Aujourd’hui, Aniqa et sa famille gardent contact avec leurs proches au Maroc et vont même les visiter sur une base régulière. La jeune femme est aux études au cégep et sa mère a pu continuer de travailler en comptabilité après l’immigration. Son père, par contre, a dû renoncer à sa carrière de médecin pour devenir chauffeur de taxi. Elle s’identifie comme étant une Arabe marocaine, mais elle s’est bien intégrée au Québec et à sa culture. Elle ne s’attend pas à ce que les Québécois qu’elle fréquente se conforment à sa culture, elle s’est plutôt adaptée à la leur sans toutefois délaisser la sienne.
Les Québécois et le Maroc
Aniqa trouve que les gens au Québec sont moins agressifs qu’au Maroc. « Dans mon pays, être témoin d’actes de violence arrive fréquemment, comme voir un garçon sortir un couteau à la suite d’une bagarre dans une cour d’école », mentionne-t-elle. Elle trouve toutefois que les gens au Québec sont plus hypocrites que dans son pays. Elle a été choquée de constater que les gens ne se saluent pas dans la rue, qu’ils ne se font parfois même pas un sourire et qu’il y a moins d’entraide en général entre voisins et amis, par exemple.

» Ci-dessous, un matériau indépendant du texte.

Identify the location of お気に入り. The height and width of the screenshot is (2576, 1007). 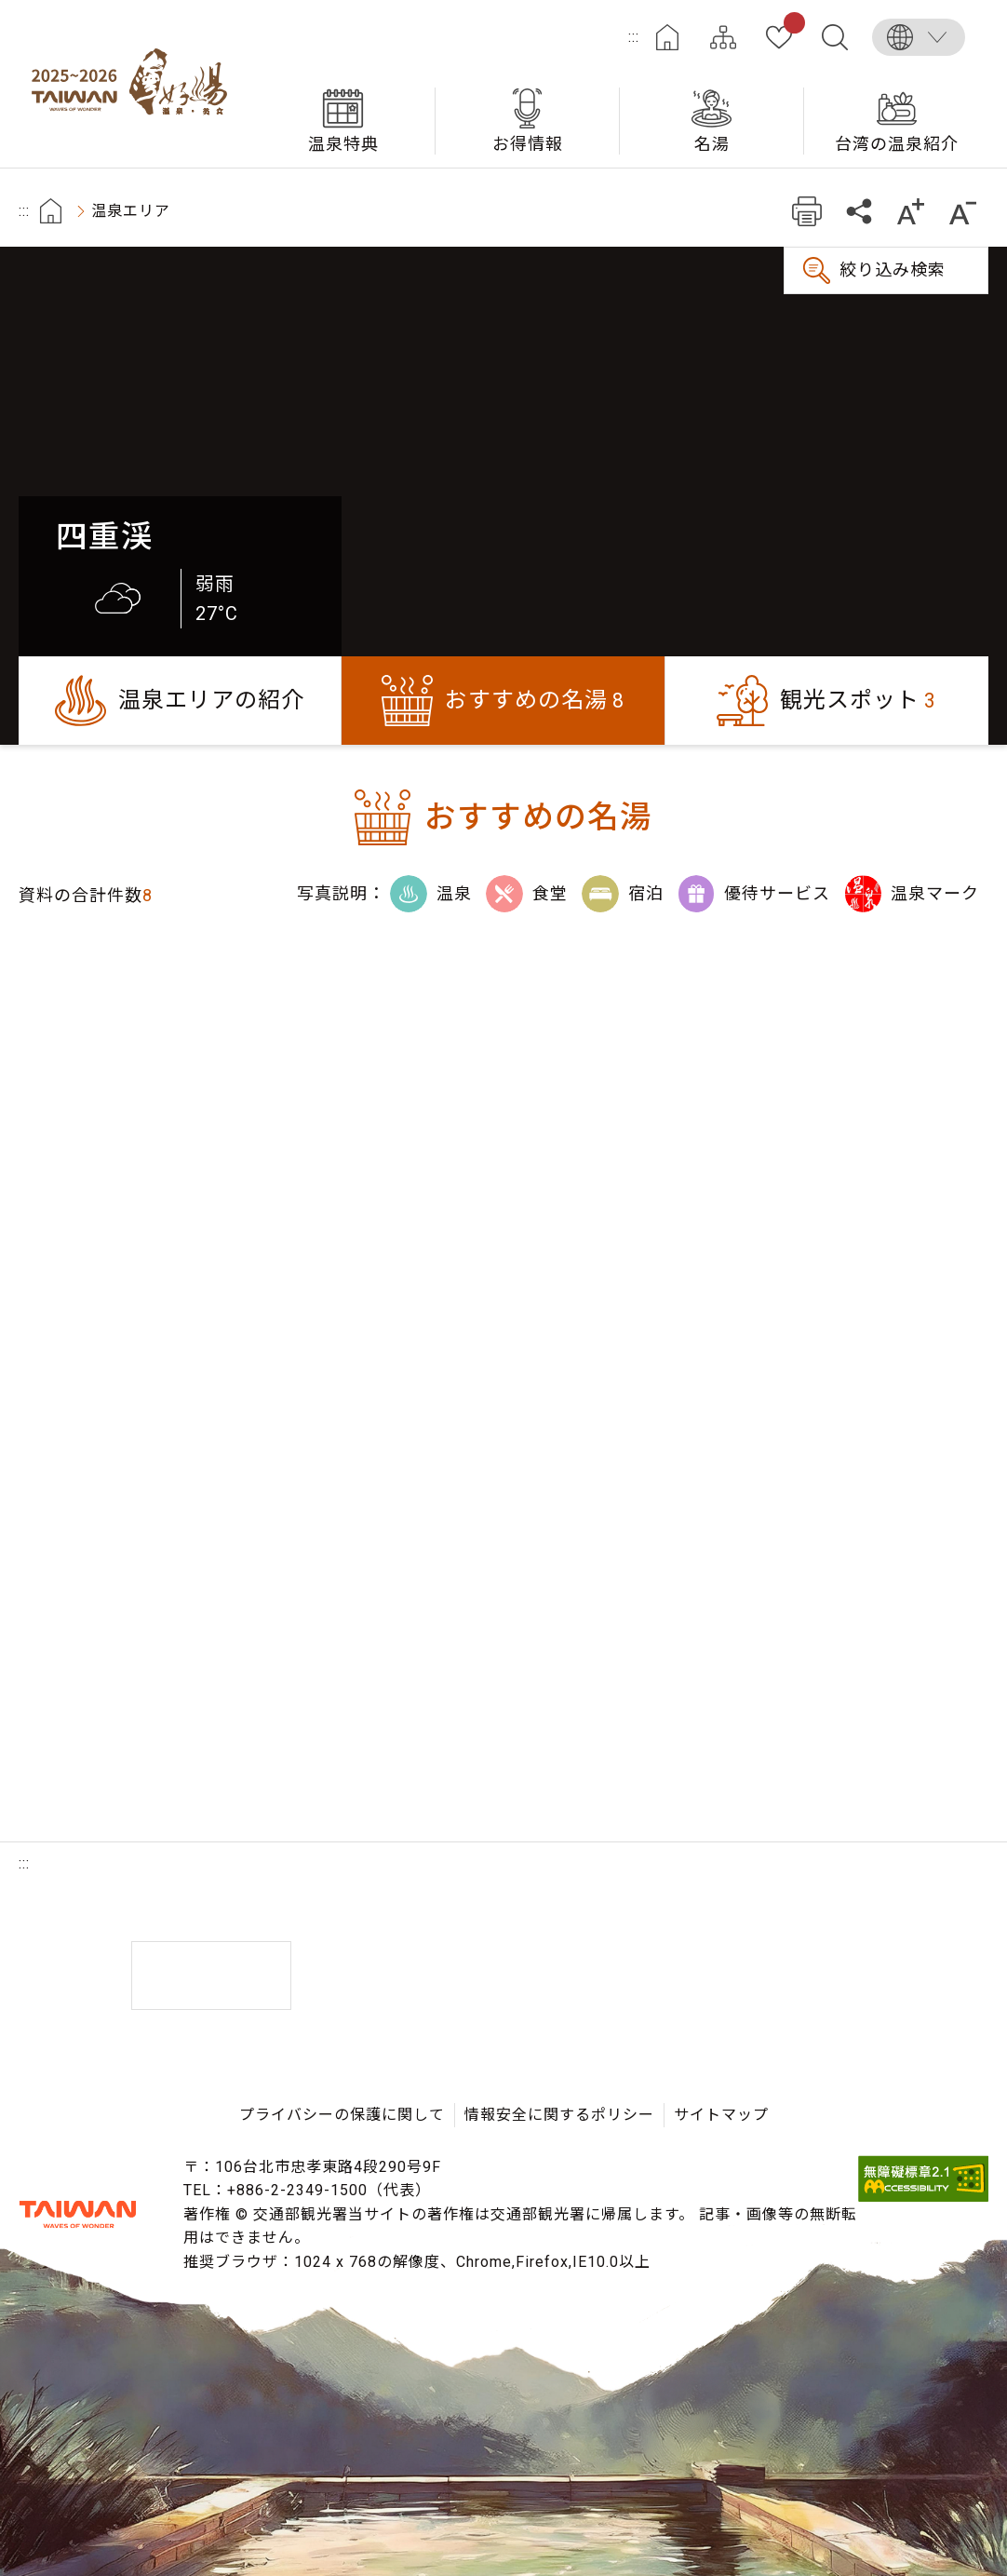
(791, 26).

Elle croit toutefois que son immigration lui apporte une plus grande ouverture, en même temps qu’elle renforce sa culture générale. Elle est plus portée à découvrir le monde, elle est plus attentive aux cultures étrangères à la sienne et, surtout, elle réfléchit plus longuement avant de porter un jugement sur quelqu’un ou sur une situation.
Selon la jeune femme, les Québécois entretiennent beaucoup de préjugés envers le Maroc.
Les préjugés sont surtout orientés contre les femmes. Elles sont encore perçues comme étant voilées et soumises à leur mari, alors que ce n’est plus le cas.
En réalité, les femmes peuvent s’habiller comme elles le désirent, comme au Québec. Certaines limites éthiques doivent tout de même être respectées dans l’habillement, mais le voile n’est aucunement obligatoire. Aniqa croit fortement que la situation au Maroc a évolué, mais que les Québécois ne sont pas informés sur ce qui s’y passe présentement, alors leurs préjugés n’ont pas évolué.
Des messages à transmettre
Elle aimerait dire aux nouveaux immigrants qu’il n’est pas nécessaire de forcer les choses quand on voit que rien ne fonctionne. Il est parfois mieux de les laisser aller, puisque les problèmes s’arrangent souvent par eux-mêmes. Elle aimerait également que ces personnes sachent que connaître une personne, de près ou de loin, dans son pays d’accueil peut représenter un avantage considérable pour une intégration réussie.
Elle aimerait également dire aux Québécois qu’il vaut mieux s’informer avant de parler, pour ne pas propager de fausses idées à propos du monde arabe.